Software Archiving for EaaS

The typical digital artefact or complex object does not function (render, execute, …) without a certain software environment. Emulation-as-a-Service (EaaS) provides original environments running in platform emulators. Depending on the (complex) object to be handled, several software components are required to reproduce an original environment. Often, these components are proprietary and require a software license. The software itself and the licenses need to be preserved to enable the reproduction of the original environments. There are a couple of issues linked to software licenses. The issue can change over time definitely influence EaaS as licenses (and software "patents") expire or local and remote license servers become unavailable. Another interesting point, masively disputed by some software vendors, is the development of a second hand software market.

Software Archive of Standard Components

Software components required to reproduce original environments for certain (complex) digital objects can be classified in several ways. There is standard software such as operating systems and off-the-shelf applications sold in (significant) numbers to customers. There might exist different releases and various localized versions (the user interaction part translated to different languages as is the case for Microsoft Windows or Adobe products) but otherwise the copies were exactly the same. Such software should be described uniquely and kept in a software archive of standard components.

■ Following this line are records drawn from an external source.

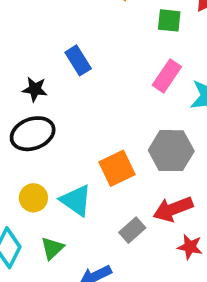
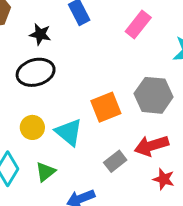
pink rectangle: (167, 76) -> (138, 25), moved

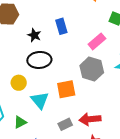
black ellipse: (36, 72) -> (39, 60), moved
gray hexagon: (154, 95) -> (92, 69), moved
yellow circle: (32, 127) -> (19, 83), moved

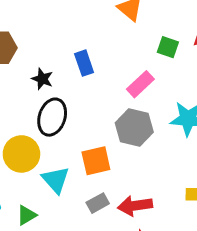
black ellipse: (39, 60) -> (52, 117), turned -65
yellow circle: (19, 83) -> (21, 154), size x1.5
gray rectangle: (65, 124) -> (98, 203), moved

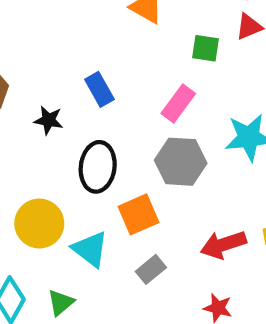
black ellipse: (52, 117) -> (98, 167), moved
red arrow: (135, 206) -> (223, 245), moved

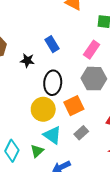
yellow circle: (39, 223) -> (43, 109), moved
cyan triangle: (90, 249) -> (52, 135), moved

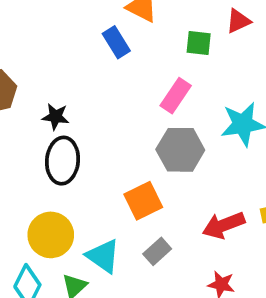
blue rectangle: (52, 44) -> (116, 42), moved
black ellipse: (53, 83) -> (62, 161), moved
yellow circle: (43, 109) -> (51, 235), moved

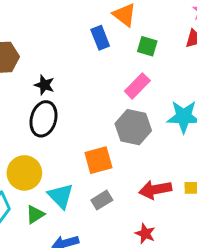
green square: (199, 43) -> (147, 46), moved

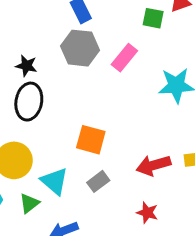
green square: (147, 46) -> (153, 18), moved
gray hexagon: (133, 127) -> (80, 48), moved
orange square: (98, 160) -> (91, 140), turned 36

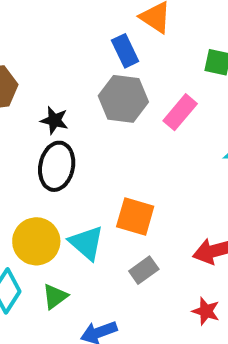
cyan triangle: (54, 181) -> (86, 243), moved

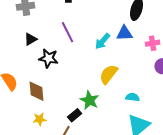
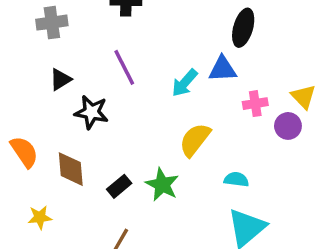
pink cross: (153, 43) -> (255, 104), moved
black rectangle: (75, 115) -> (119, 186), moved
yellow star: (40, 119) -> (40, 217), moved

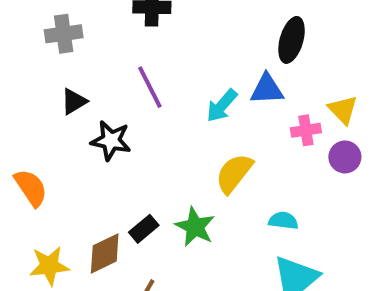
yellow triangle: (303, 97) -> (343, 110), moved
brown diamond: (71, 169) -> (105, 253), moved, turned 69
yellow star: (40, 217) -> (49, 266), size x1.4

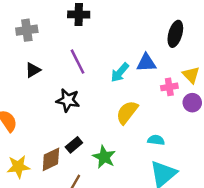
black ellipse: (292, 40) -> (175, 34), moved
black star: (111, 141) -> (68, 100), moved
green star: (195, 227) -> (104, 157), moved

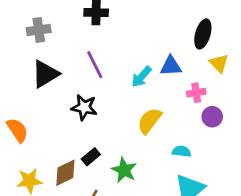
black triangle: (33, 70) -> (45, 74), size x1.6
yellow triangle: (191, 75) -> (219, 63), moved
purple circle: (192, 103) -> (212, 117), moved

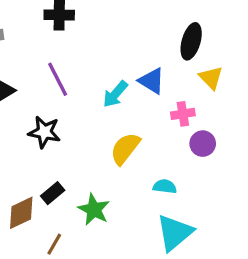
blue triangle: (171, 66) -> (152, 81), turned 35

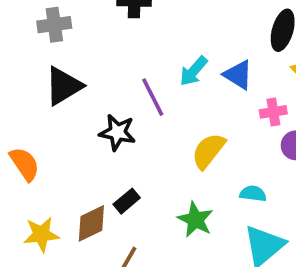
purple line: (58, 79) -> (153, 97), moved
cyan arrow: (115, 94) -> (194, 71), moved
green star: (94, 210) -> (195, 220), moved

There are several ideas on software identification and description already discussed in this blog (e.g. by Andrew Jackson). DOIs would definitely be helpful to tag software like ISBNs, describe books and other media. These tags would be useful for tool registries like TOTEM, too. Optimally, such software archives are managed by the relevant (national) memory institutions. As the archive's content is comparably small and well described by the tags, the workload can easily be shared (federated) among several institutions. Different ways could be envisioned to stock these archives. Legal deposit, as is well established for books and other media, is one option. Or, software components could be collected on-demand upon object ingest. This option is discussed and demonstrated e.g. by the bwFLA project. It provides necessary interfaces to a software archive, so that all required software components can be collected and described. This is done via observed installation processes which records all the required user interaction to install a certain component. Such additional information is to be stored alongside the standard metadata such as license keys. The successful rendering of the object can be directly validated by the user to verify the complete capture of all relevant components.

Unfortunately, a general, coordinated software archiving is still a partially unresolved issue. There are a several activities going on at the National Archives of New Zealand or the National Library of Australia. These activities are very valuable to the whole community as some of the software producers often do not archive their products very long. Additionally, some companies leave the market and not all assets are maintained. There exist initiatives like vetusware.com which try to tackle this problem but operate in a legally problematic domain. They might go down because of take-down or simply because of running out of funding. Other sources are specialized archives like browsers.evolt.org for web browsers. The drive-by software archiving as run by the Internet Archive might not capture all relevant software as many components were not freely and openly available for download. Especially for older and less popular platforms it becomes more difficult to get hold of obsolete software. Nevertheless, storing and maintaining software components is a prerequisite of the deal. Nevertheless, memory institutions should have special rights to archive software.

Licensing

Every actually running instance of an original environment requires a certain set of licenses depending on the installed or used software. If e.g. a set of presentation slides with embedded audio, video and spreadsheets needs to be rendered, the licenses for the operating system and the presentation software are required. Additionally, audio and video codecs as well as an appropriate spreadsheet renderer needs to be obtained and installed to make the presentation of the object complete. For EaaS a license management component is required to match the number of available licenses to the requested original environments to run. The sources of the licenses could be different and could depend on the user (and institution) requiring access to a certain digital object in its original environment. In a federated EaaS environment run by different institutions, the sharing and handling of licenses becomes an interesting topic, especially if national borders are crossed (e.g. because software vendors try to maintain seperated markets with different pricing).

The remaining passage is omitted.